SO-RTDETR is a network optimized for small object detection. It introduces modules such as S2-CCFF and PPA basis on RT-DETR, which significantly enhance the model’s perception of small targets by enhancing fine-grained feature extraction capabilities. Especially in the feature pyramid structure, the fine capture of small target information is more sensitive, avoiding the loss of small target features in the downsampling process of traditional detection networks. Therefore, SO-RTDETR performs well in small target detection (mAP_s=0.157) and mAP_50 (0.393), making it suitable for small target scenarios that require high-sensitivity detection.
The VisDrone dataset in
Figure 9 displays city streets and roads at different times and locations. This includes various complex urban environments, including busy streets, intersecting roads, buildings, and bridges, which pose challenges to detection algorithms. From the detection effect diagram of the method in this article, it can be seen that the model has robustness for detecting small targets in different scenes, times, and types, especially for targets in complex scenes, as well as in varying lighting conditions, occlusions, and background interferences.
To further assess the effectiveness of the proposed method, feature maps were generated with the Encoder on two VisDrone images. In these maps, colors represent different activation intensities, with green and yellow regions indicating higher levels of activation. These areas signify features that substantially contribute to the model’s decision-making process [
56]. As shown in
Figure 10 (a) list as two original input images. The first image is a square, and the following image is a street with many vehicles and pedestrians. The second column shows the feature map generated by the baseline model, reflecting the spatial detail information extracted from the image. However, these feature maps appear noisy and scattered when focusing on specific areas of interest, such as pedestrians in squares or vehicles on streets.
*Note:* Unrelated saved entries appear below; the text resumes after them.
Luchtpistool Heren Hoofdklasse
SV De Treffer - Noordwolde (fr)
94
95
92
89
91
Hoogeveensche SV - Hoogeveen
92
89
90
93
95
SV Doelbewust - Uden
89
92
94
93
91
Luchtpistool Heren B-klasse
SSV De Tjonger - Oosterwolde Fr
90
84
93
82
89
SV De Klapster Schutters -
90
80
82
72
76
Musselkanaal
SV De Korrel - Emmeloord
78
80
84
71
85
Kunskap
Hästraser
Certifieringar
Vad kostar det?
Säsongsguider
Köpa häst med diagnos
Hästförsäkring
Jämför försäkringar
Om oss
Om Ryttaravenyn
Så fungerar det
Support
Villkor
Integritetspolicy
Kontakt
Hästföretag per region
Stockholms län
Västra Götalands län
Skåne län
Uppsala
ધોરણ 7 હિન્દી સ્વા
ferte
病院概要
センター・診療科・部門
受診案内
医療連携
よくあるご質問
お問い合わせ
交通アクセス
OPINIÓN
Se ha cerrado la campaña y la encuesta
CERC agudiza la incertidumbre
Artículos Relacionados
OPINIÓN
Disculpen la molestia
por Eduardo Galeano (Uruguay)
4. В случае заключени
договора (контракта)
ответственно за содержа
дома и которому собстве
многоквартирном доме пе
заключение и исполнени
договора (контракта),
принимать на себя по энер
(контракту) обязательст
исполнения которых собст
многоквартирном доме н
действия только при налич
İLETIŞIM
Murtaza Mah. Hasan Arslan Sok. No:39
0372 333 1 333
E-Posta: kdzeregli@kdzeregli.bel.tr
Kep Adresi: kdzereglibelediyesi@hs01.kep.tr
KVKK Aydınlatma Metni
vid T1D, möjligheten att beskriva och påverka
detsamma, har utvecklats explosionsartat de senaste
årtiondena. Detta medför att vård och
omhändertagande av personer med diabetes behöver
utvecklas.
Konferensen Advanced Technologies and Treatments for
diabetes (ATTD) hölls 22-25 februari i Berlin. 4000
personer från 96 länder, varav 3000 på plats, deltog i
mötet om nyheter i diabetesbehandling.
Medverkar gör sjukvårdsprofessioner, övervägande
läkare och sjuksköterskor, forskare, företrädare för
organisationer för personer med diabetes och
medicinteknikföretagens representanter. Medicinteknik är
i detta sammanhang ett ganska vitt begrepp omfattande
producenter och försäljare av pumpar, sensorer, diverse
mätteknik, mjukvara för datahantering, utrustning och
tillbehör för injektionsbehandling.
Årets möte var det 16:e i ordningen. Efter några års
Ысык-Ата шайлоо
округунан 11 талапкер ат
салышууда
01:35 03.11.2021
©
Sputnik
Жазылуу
The activation areas are distributed throughout the feature maps, lacking concentrated attention to small targets. The third column shows the feature maps generated by the SO-RTDETR model, demonstrating a more focused attention mechanism, especially in areas where there may be targets such as pedestrians and vehicles. In contrast, the activation area is clearer and exhibits stronger concentration in the relevant areas of small object detection. This indicates that the method proposed in this article can better capture feature information related to small objects. Compared with the baseline, the feature map of SO-RTDETR significantly reduces irrelevant noise and focuses more on key areas in the image, indicating higher efficiency in small object detection.
The visual representation of the feature map indicates that the proposed method concentrates more on specific regions within the image, resulting in the extraction of more pronounced features. In contrast, the feature map generated by the Baseline method displays a more dispersed color distribution, suggesting that the activated feature areas are broader. This lack of focus on target regions adversely impacts detection accuracy, potentially leading to false positives or missed detections.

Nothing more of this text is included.